“I can handle a strong woman.” That’s the hardest statement to dissect as a female because it implies that strong women must be handled. Handled by definition means to manage, feel or manipulate with the hands. An assertive, focused and driven individual is not something you want to manage or manipulate with the hands. In short, you can’t really direct or want to redirect a person that knows what they want and are inpired to achieve said goals. The only smart thing to do is help them or get out of their way. The lady with a mission and plan needs assistance to get it done not hindrances and show stoppers!

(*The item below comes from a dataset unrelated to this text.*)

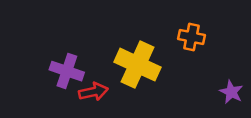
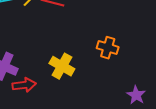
yellow cross: (138, 65) -> (62, 66), size x0.7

In of itself, the phrase is misguided at best and misogynist at its worst. What respectable human being would allow thenselves to be handled by any man? Why would you as a partner invite or condone being handled? Unless you are a domesticated animal you certainly wouldn’t want to be treated this way. Think about it. Do you really want to tame a person? To mold and shape then to your will? Tolerating someone in spite of their strongsuits seems a bit pedantic and selfish. People with dreams should be guided and cultivated, not reaped and sowed out of their crop. In my opinion only materials, situations and tools should be handled.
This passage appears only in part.